The building blocks for the strongest channel partnerships
A question of trust
Building trust is key to developing successful partnerships – across all areas of your business. Trust provides the foundation for the relationship, and can be built in many ways, such as through credibility, customer references, assured data protection, ISO compliance, responsive employees with positive attitudes, or commitment to ethical practices. When trust is established, it leads to greater openness, loyalty, collaboration and, ultimately, opportunities.
And whilst your own organisation is working hard to establish trust, your prospective partner also needs to demonstrate the same attributes to warrant your investment in time, resources, and energy.
When working with larger partners, it is important to develop multi-tier relationships across the organisation with a regular touch-points in communication.
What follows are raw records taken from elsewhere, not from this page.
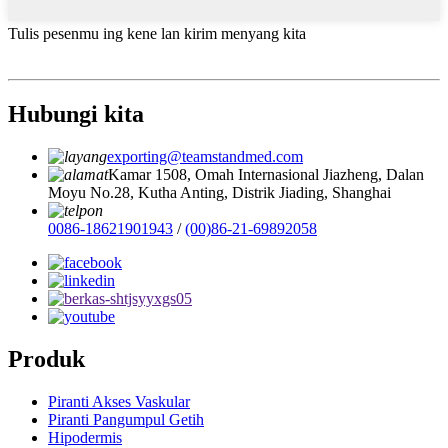
Tulis pesenmu ing kene lan kirim menyang kita
Hubungi kita
exporting@teamstandmed.com
Kamar 1508, Omah Internasional Jiazheng, Dalan
Moyu No.28, Kutha Anting, Distrik Jiading, Shanghai
0086-18621901943
/
(00)86-21-69892058
Produk
Piranti Akses Vaskular
Piranti Pangumpul Getih
Hipodermis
Having peer-to-peer relationships across every layer and across every department helps to make the relationship long-lasting. Then if someone leaves you can quickly develop new connections and get the relationship back on track. Any gap in people knowledge makes the relationship difficult to maintain so it is imperative to mitigate this.
Building strong relationships isn’t easy
Managing leavers and starters is a key challenge in maintaining strong partnerships. You need to stay on top of key contacts to sustain and develop peer-to-peer relationships across an organisation.
However, you can only develop strong relationships if you have a good reason to talk on a regular basis. If the meeting’s participants are not aligned in terms of objectives and expectations, the meetings will become ineffectual and it will become challenging to keep abreast of organisational and people changes.
Everyone in your organisation needs to be mindful that your partners are an extension of your sales function. So regardless of whether someone has a role in support or accounts, they need to be commercially minded and aware of the importance of your partnerships. Every conversation and action contributes to building, sustaining and energising the relationship.
Does a short-term relationship look different to a long term partnership?
We follow a tried and tested process to ensure that we deliver the very best experience to partners at every stage of the relationship. The first 90 days of all new relationships are important both in terms of expectation setting and practical activities, such as training, support, and the provision of resources.
Once we move beyond the first 90 days, the relationship shifts to a business-as-usual format when specialists across the business, from account managers to the finance team, jointly take on responsibility for building and nurturing the relationship. At this early stage, developing the peer-to-peer relationships plays an important role.
It easy to overlook the importance of the business-as-usual stage, but it is arguably, more important as the time during the initial engagement. We all know it costs much more to find a new relationship than to nurture a current one.
As the partner becomes more familiar with your services, their needs are likely to change and expand, and deviate from other partners’ requirements by becoming more specific to their own needs, which may require further training and customisation of documents. This is a good time to become more strategic and find ways to further develop the relationship, so it is important to continually review and evolve the relationship in line with both your own business objectives and theirs.
Synergy is important. The strongest partnerships are when you have a common outlook and objectives. If you can speak openly and set expectations with transparency from the outset, you know you are on to a winner.
There also needs to be equality in the relationship. For example, if one partner is pushing hard to reduce prices, it can result in the other being less invested in the relationship due to the relationship having less value. This could however be as a result of the value not being explained and support to understand the proposition not provided. Both sides must consider each other’s goals and respect them. It cannot be that one side takes everything. Like all relationships, there must be give and take.
If you can start the relationship in the right place, with the right commercial agreement, you are likely to do well. Be clear on what you are looking for and stick to what you need without being too rigid. Leave enough room for flexibility to do favours, promotions or additional discounts which benefit both sides of the relationship.
And whilst you may be eager to win the business, being too willing to compromise is not a good place to the start. This can lead to being continually squeezed, trying to claw back margin. The answer is to focus on the value of your services rather than price. The balance between value versus price is delicate, but it is important that business goals are aligned and customers’ needs are fulfilled, whilst consideration and trust fortify the relationship.